[Assignment]
Nothing but the lines below between the line holding "Skatīt visas līdzīgās iekārtas" and the line holding "Per fornire le", inclusive, should appear in the answer, each set down exactly.

[Given data]
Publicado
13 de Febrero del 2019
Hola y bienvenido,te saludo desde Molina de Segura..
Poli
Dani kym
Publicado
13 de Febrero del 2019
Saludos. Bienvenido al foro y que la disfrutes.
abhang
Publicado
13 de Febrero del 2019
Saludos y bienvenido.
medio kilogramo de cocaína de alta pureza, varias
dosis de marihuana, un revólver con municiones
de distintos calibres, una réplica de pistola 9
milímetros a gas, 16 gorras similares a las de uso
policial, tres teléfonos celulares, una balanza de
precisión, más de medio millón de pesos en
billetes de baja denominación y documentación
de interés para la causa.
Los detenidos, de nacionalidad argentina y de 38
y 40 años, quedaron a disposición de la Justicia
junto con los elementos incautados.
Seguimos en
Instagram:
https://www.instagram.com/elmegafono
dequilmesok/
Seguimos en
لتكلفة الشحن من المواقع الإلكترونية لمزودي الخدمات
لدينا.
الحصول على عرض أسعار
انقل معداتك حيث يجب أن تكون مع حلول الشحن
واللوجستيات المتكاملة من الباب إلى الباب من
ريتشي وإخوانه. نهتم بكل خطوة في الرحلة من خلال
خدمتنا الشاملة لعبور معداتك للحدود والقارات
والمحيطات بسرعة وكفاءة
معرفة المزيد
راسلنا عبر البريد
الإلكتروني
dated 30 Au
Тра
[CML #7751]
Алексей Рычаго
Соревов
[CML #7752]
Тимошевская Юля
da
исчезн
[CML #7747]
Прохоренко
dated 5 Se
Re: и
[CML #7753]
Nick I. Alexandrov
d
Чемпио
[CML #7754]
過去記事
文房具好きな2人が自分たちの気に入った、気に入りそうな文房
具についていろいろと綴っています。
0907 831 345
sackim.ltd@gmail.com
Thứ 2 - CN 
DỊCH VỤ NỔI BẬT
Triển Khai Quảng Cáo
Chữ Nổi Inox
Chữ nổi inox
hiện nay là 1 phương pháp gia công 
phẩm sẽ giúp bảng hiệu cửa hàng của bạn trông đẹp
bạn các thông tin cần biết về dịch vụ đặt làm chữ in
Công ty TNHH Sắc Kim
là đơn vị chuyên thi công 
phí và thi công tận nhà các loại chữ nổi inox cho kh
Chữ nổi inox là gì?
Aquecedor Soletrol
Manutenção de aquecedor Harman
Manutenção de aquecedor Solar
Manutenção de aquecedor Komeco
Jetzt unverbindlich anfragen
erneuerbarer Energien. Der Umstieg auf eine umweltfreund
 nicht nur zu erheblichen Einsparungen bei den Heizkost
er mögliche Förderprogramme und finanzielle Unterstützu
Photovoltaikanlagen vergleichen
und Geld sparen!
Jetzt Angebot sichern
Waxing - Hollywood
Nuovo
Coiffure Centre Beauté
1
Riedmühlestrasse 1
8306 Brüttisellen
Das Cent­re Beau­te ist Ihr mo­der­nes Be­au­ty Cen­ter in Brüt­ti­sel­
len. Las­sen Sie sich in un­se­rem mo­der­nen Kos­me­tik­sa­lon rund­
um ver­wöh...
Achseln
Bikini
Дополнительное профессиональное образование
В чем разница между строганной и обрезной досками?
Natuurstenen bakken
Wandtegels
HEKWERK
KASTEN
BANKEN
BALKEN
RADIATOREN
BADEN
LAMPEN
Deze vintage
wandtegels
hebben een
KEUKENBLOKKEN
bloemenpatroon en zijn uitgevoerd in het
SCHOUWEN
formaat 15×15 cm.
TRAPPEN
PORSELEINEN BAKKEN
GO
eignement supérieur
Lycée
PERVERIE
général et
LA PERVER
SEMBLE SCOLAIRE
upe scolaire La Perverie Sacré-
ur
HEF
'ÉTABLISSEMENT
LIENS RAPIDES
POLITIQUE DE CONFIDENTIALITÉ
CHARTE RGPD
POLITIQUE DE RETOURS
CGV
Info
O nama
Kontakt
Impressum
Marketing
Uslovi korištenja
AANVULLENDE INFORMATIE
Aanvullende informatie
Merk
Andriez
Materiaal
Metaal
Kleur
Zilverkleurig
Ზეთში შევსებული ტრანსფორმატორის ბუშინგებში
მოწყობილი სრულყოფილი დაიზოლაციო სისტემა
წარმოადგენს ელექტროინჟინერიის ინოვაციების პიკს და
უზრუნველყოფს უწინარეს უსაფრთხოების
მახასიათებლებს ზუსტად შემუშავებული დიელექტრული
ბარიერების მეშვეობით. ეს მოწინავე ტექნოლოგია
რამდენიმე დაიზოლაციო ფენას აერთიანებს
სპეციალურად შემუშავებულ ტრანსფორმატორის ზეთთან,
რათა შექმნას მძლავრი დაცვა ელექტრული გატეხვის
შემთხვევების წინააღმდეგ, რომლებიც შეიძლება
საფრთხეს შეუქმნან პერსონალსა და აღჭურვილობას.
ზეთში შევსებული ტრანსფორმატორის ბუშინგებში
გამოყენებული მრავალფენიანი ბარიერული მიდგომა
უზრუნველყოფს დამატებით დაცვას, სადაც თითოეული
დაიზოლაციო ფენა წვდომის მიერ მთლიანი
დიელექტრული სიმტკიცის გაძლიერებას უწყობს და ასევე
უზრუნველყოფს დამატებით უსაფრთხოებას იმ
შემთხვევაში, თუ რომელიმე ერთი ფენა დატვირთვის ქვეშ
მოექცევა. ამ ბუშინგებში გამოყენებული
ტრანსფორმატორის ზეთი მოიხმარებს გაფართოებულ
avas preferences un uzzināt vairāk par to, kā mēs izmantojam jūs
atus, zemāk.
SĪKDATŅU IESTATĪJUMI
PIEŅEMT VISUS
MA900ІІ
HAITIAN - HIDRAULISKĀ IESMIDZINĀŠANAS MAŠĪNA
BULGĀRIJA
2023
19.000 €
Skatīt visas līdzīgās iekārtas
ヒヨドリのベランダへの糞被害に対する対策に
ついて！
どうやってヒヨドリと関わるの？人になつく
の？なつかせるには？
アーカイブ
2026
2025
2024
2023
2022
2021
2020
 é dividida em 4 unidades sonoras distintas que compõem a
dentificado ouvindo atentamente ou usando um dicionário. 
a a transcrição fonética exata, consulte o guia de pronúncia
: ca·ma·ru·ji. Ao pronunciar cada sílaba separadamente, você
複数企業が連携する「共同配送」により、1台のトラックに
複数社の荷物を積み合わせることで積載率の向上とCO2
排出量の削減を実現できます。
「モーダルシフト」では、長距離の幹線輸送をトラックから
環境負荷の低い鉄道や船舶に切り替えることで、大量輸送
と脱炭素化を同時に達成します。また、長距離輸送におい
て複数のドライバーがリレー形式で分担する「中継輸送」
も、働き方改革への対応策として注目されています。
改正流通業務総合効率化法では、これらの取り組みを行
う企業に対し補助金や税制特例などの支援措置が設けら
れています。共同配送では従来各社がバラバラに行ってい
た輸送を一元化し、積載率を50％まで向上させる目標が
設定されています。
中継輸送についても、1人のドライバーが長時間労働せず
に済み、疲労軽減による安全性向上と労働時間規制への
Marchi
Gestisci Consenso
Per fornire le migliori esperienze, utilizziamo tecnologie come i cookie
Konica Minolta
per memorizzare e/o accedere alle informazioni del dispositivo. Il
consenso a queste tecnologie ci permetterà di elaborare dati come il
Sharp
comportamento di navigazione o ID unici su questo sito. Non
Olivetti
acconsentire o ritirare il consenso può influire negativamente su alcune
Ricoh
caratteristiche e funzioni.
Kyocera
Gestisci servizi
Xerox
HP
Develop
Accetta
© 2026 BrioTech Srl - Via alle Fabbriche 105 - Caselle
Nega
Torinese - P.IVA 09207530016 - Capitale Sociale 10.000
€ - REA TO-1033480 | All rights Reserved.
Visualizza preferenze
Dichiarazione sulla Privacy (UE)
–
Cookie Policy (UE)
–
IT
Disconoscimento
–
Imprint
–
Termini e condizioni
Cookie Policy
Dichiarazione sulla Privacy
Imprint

[Result of this exercise]
Skatīt visas līdzīgās iekārtas
ヒヨドリのベランダへの糞被害に対する対策に
ついて！
どうやってヒヨドリと関わるの？人になつく
の？なつかせるには？
アーカイブ
2026
2025
2024
2023
2022
2021
2020
 é dividida em 4 unidades sonoras distintas que compõem a
dentificado ouvindo atentamente ou usando um dicionário. 
a a transcrição fonética exata, consulte o guia de pronúncia
: ca·ma·ru·ji. Ao pronunciar cada sílaba separadamente, você
複数企業が連携する「共同配送」により、1台のトラックに
複数社の荷物を積み合わせることで積載率の向上とCO2
排出量の削減を実現できます。
「モーダルシフト」では、長距離の幹線輸送をトラックから
環境負荷の低い鉄道や船舶に切り替えることで、大量輸送
と脱炭素化を同時に達成します。また、長距離輸送におい
て複数のドライバーがリレー形式で分担する「中継輸送」
も、働き方改革への対応策として注目されています。
改正流通業務総合効率化法では、これらの取り組みを行
う企業に対し補助金や税制特例などの支援措置が設けら
れています。共同配送では従来各社がバラバラに行ってい
た輸送を一元化し、積載率を50％まで向上させる目標が
設定されています。
中継輸送についても、1人のドライバーが長時間労働せず
に済み、疲労軽減による安全性向上と労働時間規制への
Marchi
Gestisci Consenso
Per fornire le migliori esperienze, utilizziamo tecnologie come i cookie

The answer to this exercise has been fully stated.